Some actions should never be fully automated. Define and enforce escalation criteria:

  
from enum import Enum

class RiskLevel(Enum):
    LOW = "low"          # execute automatically
    MEDIUM = "medium"    # log and notify, execute
    HIGH = "high"        # require human approval before executing
    CRITICAL = "critical"  # block, require manual review

TOOL_RISK_MAP = {
    "search_knowledge_base": RiskLevel.LOW,
    "send_slack_message": RiskLevel.MEDIUM,
    "update_database_record": RiskLevel.HIGH,
    "deploy_to_production": RiskLevel.CRITICAL,
    "delete_resource": RiskLevel.CRITICAL,
}

def assess_tool_risk(tool_name: str, args: dict) -> RiskLevel:
    base_risk = TOOL_RISK_MAP.get(tool_name, RiskLevel.MEDIUM)

    # Escalate based on arguments
    if tool_name == "run_shell_command":
        cmd = args.get("command", "")
        if any(p in cmd for p in ["delete", "drop", "remove", "purge"]):
            base_risk = RiskLevel.CRITICAL

    return base_risk

async def execute_with_approval(tool_name: str, args: dict, session_id: str):
    risk = assess_tool_risk(tool_name, args)
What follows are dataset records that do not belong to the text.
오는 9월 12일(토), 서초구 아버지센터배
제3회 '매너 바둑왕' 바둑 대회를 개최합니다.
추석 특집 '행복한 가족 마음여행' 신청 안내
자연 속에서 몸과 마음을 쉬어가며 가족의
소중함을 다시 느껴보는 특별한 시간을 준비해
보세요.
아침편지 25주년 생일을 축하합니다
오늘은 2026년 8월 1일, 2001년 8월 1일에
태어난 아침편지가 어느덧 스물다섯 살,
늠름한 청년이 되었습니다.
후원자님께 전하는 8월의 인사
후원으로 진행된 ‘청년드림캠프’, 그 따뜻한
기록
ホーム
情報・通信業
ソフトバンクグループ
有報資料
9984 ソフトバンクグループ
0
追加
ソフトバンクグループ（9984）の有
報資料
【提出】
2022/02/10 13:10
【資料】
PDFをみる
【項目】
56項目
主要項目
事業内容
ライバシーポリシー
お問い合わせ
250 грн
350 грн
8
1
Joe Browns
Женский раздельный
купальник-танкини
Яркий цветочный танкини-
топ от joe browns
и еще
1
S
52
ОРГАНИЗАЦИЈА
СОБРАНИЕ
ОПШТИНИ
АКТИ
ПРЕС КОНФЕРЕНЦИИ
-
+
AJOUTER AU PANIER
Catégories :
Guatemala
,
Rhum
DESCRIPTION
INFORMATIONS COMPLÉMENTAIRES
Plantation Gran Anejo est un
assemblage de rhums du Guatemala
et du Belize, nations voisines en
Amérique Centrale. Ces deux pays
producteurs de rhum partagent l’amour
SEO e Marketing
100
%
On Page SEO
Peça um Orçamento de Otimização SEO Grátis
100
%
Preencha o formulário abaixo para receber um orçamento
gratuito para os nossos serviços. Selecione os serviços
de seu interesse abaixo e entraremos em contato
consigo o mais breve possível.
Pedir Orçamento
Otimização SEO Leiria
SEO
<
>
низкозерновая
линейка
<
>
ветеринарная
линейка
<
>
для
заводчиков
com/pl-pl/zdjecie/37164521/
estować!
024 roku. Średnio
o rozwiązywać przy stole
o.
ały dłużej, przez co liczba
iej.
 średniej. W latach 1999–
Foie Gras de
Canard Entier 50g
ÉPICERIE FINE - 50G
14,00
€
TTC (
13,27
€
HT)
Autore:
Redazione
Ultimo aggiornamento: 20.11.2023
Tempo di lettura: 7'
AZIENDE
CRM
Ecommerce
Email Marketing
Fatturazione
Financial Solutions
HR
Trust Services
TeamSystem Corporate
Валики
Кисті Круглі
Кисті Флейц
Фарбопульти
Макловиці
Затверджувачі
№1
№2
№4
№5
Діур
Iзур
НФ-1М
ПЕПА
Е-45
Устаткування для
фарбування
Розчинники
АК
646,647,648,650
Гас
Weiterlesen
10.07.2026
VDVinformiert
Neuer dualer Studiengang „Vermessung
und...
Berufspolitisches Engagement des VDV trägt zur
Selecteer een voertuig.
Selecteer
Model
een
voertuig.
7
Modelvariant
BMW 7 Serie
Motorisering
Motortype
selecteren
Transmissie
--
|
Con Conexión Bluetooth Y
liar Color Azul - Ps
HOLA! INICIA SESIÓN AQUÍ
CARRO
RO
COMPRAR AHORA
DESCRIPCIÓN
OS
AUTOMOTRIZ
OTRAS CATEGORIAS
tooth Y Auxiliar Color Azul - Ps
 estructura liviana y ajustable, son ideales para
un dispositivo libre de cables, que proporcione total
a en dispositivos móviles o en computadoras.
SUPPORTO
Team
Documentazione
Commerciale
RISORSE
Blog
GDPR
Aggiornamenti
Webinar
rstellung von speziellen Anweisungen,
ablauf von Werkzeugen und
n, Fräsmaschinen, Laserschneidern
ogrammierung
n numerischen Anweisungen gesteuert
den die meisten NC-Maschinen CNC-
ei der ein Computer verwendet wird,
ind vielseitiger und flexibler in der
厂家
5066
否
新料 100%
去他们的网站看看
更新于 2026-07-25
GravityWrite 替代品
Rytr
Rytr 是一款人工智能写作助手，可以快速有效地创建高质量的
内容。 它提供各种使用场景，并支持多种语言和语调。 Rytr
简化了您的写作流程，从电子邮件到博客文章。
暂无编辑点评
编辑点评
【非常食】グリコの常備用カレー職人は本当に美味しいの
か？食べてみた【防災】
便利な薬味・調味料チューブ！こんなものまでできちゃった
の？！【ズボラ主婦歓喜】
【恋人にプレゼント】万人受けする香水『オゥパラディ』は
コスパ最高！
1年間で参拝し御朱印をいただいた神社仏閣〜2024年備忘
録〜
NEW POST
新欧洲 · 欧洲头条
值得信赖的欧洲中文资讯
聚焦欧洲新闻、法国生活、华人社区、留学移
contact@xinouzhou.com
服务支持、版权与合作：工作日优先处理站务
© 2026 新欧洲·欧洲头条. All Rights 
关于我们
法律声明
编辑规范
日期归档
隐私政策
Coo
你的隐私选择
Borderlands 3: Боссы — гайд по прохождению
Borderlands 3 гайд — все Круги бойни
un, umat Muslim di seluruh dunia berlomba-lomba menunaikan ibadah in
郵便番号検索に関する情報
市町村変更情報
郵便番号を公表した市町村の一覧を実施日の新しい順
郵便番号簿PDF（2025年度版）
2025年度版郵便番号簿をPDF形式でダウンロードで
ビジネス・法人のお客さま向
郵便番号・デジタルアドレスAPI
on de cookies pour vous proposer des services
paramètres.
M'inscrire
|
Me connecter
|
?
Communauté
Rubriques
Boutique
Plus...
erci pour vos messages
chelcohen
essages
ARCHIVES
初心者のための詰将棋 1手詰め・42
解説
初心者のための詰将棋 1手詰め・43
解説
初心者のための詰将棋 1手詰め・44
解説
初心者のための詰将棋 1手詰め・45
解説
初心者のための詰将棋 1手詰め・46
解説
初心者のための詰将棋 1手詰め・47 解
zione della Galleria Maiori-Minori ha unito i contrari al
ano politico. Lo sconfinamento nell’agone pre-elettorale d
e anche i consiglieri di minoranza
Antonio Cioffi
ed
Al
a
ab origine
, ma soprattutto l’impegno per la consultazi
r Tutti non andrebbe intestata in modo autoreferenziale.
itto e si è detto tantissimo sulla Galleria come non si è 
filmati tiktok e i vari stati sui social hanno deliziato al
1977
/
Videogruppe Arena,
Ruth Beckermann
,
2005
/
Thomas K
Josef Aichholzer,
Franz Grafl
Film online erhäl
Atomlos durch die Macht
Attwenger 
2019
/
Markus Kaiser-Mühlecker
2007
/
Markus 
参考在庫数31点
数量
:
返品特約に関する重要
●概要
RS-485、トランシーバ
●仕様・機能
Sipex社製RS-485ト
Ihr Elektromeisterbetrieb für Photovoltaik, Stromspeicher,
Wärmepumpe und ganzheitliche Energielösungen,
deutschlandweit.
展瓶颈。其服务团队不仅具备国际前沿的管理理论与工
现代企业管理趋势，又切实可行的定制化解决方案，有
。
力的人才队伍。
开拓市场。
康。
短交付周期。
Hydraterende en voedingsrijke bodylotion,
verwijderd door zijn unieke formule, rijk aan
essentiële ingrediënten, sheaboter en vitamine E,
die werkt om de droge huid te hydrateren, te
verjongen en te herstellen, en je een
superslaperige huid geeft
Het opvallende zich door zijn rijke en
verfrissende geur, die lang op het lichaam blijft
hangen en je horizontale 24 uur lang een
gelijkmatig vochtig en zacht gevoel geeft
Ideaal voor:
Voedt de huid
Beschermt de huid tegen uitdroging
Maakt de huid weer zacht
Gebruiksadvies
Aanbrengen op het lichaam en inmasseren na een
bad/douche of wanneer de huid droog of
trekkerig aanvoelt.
    if risk == RiskLevel.CRITICAL:
        approval = await request_human_approval(
            session_id=session_id,
            action=f"{tool_name}({args})",
            risk_level=risk.value
        )
        if not approval:
            return {"status": "denied", "reason": "Human approval required and not granted."}

    elif risk == RiskLevel.HIGH:
        notify_ops_team(session_id, tool_name, args)  # fire and continue

    return execute_tool(tool_name, args)

Reliability Patterns

Timeout and Circuit Breaker

  
import asyncio
from functools import wraps

def with_timeout(seconds: int):
    def decorator(fn):
        @wraps(fn)
        async def wrapper(*args, **kwargs):
            try:
                return await asyncio.wait_for(fn(*args, **kwargs), timeout=seconds)
            except asyncio.TimeoutError:
                return {"error": f"Tool timed out after {seconds}s"}
        return wrapper
    return decorator

class CircuitBreaker:
    def __init__(self, failure_threshold: int = 5, reset_timeout: int = 60):
        self.failures = 0
        self.threshold = failure_threshold
        self.reset_timeout = reset_timeout
        self.last_failure_time = None
        self.state = "closed"  # closed=normal, open=blocking

    def call(self, fn, *args, **kwargs):
        if self.state == "open":
            if (datetime.utcnow() - self.last_failure_time).seconds > self.reset_timeout:
                self.state = "half-open"
            else:
                raise RuntimeError("Circuit breaker open — tool calls blocked")
        try:
            result = fn(*args, **kwargs)
            self.failures = 0
            self.state = "closed"
            return result
        except Exception as e:
            self.failures += 1
            self.last_failure_time = datetime.utcnow()
            if self.failures >= self.threshold:
                self.state = "open"
            raise

Compliance Checklist for Enterprise Deployment

Before shipping an agent to production:

All model calls logged with session ID, user ID, and timestamp
PII detection on outputs — never log or return raw PII
Prompt injection detection on user inputs
Tool argument validation before execution
Destructive operations require human approval
Max turn limits enforced on all agents (max_turns is not optional)
API keys in environment variables, never in code or prompts
LLM-as-Judge scoring on sampled production traffic
Alerting on: guardrail trigger rate, error rate, cost anomalies, latency spikes
Incident playbook documented for model behavior regression

This post is licensed under CC BY 4.0 by the author.